EXERCISE DETAILS:
All of the data below is to be printed again exactly.

□ □ □ □ □

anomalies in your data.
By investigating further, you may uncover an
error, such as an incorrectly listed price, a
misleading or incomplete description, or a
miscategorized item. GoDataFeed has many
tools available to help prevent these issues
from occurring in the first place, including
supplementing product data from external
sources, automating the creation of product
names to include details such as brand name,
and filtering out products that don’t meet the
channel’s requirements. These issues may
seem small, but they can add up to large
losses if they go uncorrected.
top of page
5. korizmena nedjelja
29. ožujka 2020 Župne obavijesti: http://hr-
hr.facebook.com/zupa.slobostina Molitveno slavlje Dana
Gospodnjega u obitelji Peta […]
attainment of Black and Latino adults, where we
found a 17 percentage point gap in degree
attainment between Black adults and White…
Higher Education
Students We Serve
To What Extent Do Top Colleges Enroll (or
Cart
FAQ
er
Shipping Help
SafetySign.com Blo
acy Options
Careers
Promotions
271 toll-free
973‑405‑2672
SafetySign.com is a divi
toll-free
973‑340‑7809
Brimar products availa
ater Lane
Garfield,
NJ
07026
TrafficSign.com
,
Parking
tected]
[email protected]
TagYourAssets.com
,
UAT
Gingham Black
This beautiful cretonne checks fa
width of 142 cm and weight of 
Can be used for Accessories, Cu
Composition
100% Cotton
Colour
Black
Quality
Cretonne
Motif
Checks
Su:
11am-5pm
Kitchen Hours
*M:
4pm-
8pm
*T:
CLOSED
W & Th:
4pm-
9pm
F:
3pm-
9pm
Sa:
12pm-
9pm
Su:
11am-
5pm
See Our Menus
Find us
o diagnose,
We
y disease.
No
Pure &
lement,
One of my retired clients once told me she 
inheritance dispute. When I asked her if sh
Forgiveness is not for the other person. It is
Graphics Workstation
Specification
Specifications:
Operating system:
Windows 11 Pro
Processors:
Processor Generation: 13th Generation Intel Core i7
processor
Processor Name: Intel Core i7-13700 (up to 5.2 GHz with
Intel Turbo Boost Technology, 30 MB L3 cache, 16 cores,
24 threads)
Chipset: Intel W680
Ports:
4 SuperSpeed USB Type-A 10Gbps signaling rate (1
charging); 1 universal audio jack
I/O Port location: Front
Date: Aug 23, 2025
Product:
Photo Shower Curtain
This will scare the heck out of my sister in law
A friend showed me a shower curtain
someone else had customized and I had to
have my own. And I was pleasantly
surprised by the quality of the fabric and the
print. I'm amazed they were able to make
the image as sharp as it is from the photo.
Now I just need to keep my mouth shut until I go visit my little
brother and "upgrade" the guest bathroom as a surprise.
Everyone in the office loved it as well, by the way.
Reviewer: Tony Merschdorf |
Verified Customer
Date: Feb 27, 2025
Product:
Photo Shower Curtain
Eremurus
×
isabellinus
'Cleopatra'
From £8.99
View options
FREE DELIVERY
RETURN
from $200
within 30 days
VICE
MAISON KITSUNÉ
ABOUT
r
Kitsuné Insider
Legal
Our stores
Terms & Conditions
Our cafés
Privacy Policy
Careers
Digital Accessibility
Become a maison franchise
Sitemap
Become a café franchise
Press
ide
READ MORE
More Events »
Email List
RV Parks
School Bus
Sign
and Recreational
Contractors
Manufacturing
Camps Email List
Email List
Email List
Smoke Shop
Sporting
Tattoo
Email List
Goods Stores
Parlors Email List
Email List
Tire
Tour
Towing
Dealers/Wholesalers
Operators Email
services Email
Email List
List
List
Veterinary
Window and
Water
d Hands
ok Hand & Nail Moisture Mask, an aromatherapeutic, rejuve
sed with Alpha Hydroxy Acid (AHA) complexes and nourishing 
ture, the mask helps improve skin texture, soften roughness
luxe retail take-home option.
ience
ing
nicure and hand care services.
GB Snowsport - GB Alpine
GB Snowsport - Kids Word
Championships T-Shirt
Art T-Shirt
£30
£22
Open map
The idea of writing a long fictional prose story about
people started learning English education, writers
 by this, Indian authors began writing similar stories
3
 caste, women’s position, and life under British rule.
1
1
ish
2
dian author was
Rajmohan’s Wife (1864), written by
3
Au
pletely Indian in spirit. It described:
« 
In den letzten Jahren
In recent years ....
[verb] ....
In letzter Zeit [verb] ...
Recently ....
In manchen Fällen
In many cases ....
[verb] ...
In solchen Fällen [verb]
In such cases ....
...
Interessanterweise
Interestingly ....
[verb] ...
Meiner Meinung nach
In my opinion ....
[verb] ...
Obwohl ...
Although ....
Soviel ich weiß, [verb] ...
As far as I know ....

□ □ □ □ □

COMPLETED TASK:
anomalies in your data.
By investigating further, you may uncover an
error, such as an incorrectly listed price, a
misleading or incomplete description, or a
miscategorized item. GoDataFeed has many
tools available to help prevent these issues
from occurring in the first place, including
supplementing product data from external
sources, automating the creation of product
names to include details such as brand name,
and filtering out products that don’t meet the
channel’s requirements. These issues may
seem small, but they can add up to large
losses if they go uncorrected.
top of page
5. korizmena nedjelja
29. ožujka 2020 Župne obavijesti: http://hr-
hr.facebook.com/zupa.slobostina Molitveno slavlje Dana
Gospodnjega u obitelji Peta […]
attainment of Black and Latino adults, where we
found a 17 percentage point gap in degree
attainment between Black adults and White…
Higher Education
Students We Serve
To What Extent Do Top Colleges Enroll (or
Cart
FAQ
er
Shipping Help
SafetySign.com Blo
acy Options
Careers
Promotions
271 toll-free
973‑405‑2672
SafetySign.com is a divi
toll-free
973‑340‑7809
Brimar products availa
ater Lane
Garfield,
NJ
07026
TrafficSign.com
,
Parking
tected]
[email protected]
TagYourAssets.com
,
UAT
Gingham Black
This beautiful cretonne checks fa
width of 142 cm and weight of 
Can be used for Accessories, Cu
Composition
100% Cotton
Colour
Black
Quality
Cretonne
Motif
Checks
Su:
11am-5pm
Kitchen Hours
*M:
4pm-
8pm
*T:
CLOSED
W & Th:
4pm-
9pm
F:
3pm-
9pm
Sa:
12pm-
9pm
Su:
11am-
5pm
See Our Menus
Find us
o diagnose,
We
y disease.
No
Pure &
lement,
One of my retired clients once told me she 
inheritance dispute. When I asked her if sh
Forgiveness is not for the other person. It is
Graphics Workstation
Specification
Specifications:
Operating system:
Windows 11 Pro
Processors:
Processor Generation: 13th Generation Intel Core i7
processor
Processor Name: Intel Core i7-13700 (up to 5.2 GHz with
Intel Turbo Boost Technology, 30 MB L3 cache, 16 cores,
24 threads)
Chipset: Intel W680
Ports:
4 SuperSpeed USB Type-A 10Gbps signaling rate (1
charging); 1 universal audio jack
I/O Port location: Front
Date: Aug 23, 2025
Product:
Photo Shower Curtain
This will scare the heck out of my sister in law
A friend showed me a shower curtain
someone else had customized and I had to
have my own. And I was pleasantly
surprised by the quality of the fabric and the
print. I'm amazed they were able to make
the image as sharp as it is from the photo.
Now I just need to keep my mouth shut until I go visit my little
brother and "upgrade" the guest bathroom as a surprise.
Everyone in the office loved it as well, by the way.
Reviewer: Tony Merschdorf |
Verified Customer
Date: Feb 27, 2025
Product:
Photo Shower Curtain
Eremurus
×
isabellinus
'Cleopatra'
From £8.99
View options
FREE DELIVERY
RETURN
from $200
within 30 days
VICE
MAISON KITSUNÉ
ABOUT
r
Kitsuné Insider
Legal
Our stores
Terms & Conditions
Our cafés
Privacy Policy
Careers
Digital Accessibility
Become a maison franchise
Sitemap
Become a café franchise
Press
ide
READ MORE
More Events »
Email List
RV Parks
School Bus
Sign
and Recreational
Contractors
Manufacturing
Camps Email List
Email List
Email List
Smoke Shop
Sporting
Tattoo
Email List
Goods Stores
Parlors Email List
Email List
Tire
Tour
Towing
Dealers/Wholesalers
Operators Email
services Email
Email List
List
List
Veterinary
Window and
Water
d Hands
ok Hand & Nail Moisture Mask, an aromatherapeutic, rejuve
sed with Alpha Hydroxy Acid (AHA) complexes and nourishing 
ture, the mask helps improve skin texture, soften roughness
luxe retail take-home option.
ience
ing
nicure and hand care services.
GB Snowsport - GB Alpine
GB Snowsport - Kids Word
Championships T-Shirt
Art T-Shirt
£30
£22
Open map
The idea of writing a long fictional prose story about
people started learning English education, writers
 by this, Indian authors began writing similar stories
3
 caste, women’s position, and life under British rule.
1
1
ish
2
dian author was
Rajmohan’s Wife (1864), written by
3
Au
pletely Indian in spirit. It described:
« 
In den letzten Jahren
In recent years ....
[verb] ....
In letzter Zeit [verb] ...
Recently ....
In manchen Fällen
In many cases ....
[verb] ...
In solchen Fällen [verb]
In such cases ....
...
Interessanterweise
Interestingly ....
[verb] ...
Meiner Meinung nach
In my opinion ....
[verb] ...
Obwohl ...
Although ....
Soviel ich weiß, [verb] ...
As far as I know ....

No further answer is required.